Mon regard tombe sur une housse. Je connais par cœur la forme de cette housse. Je l’ai touchée tellement de fois...

- Serait-ce...

- ...ton violon ? Oui, c’est lui.

- Tu ne t’en es pas séparé ?

- Non. Jamais je n’aurai pu. Ça aurait été comme un dernier bout de toi qui s’en allait. Tu vas pouvoir en rejouer.

Raphaël m’avait appris à jouer du violon, lorsque nous étions ensemble. Je savais déjà lire mes notes. Le temps passé à jouer des morceaux avec mon violon était magique. J’étais transportée ailleurs, dans un autre univers.
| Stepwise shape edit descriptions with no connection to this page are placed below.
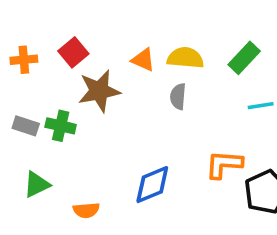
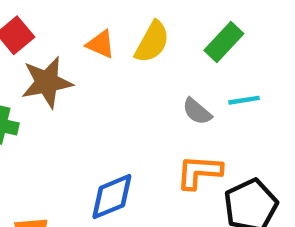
yellow semicircle: (185, 58) -> (152, 42), turned 114
gray semicircle: (178, 96) -> (197, 111), moved, turned -55

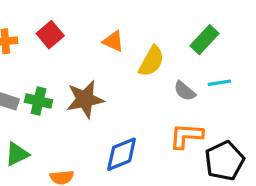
yellow semicircle: (152, 42) -> (151, 61), moved
brown star: (47, 82) -> (85, 99), moved

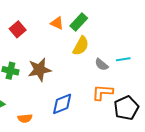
green rectangle: (205, 40) -> (79, 22), moved
orange triangle: (113, 41) -> (57, 23), moved

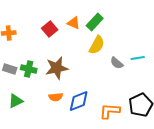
red square: (18, 29) -> (50, 29), moved
orange L-shape: (103, 92) -> (110, 111), moved
orange semicircle: (25, 118) -> (56, 97), moved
Raphaël m’embrasse soudain, et ce geste me rappelle doucement à la réalité. Il m’emmène dans sa chambre. Il caresse mes épaules, m’ôte doucement ma robe, redessine mes courbes.

En quelques heures, nous redécouvrons nos corps, nous redécouvrons ce qu’est l’amour entre un homme et une femme. En quelques heures, nous nous aimons à nouveau, même si cet amour ne s’est jamais éteint.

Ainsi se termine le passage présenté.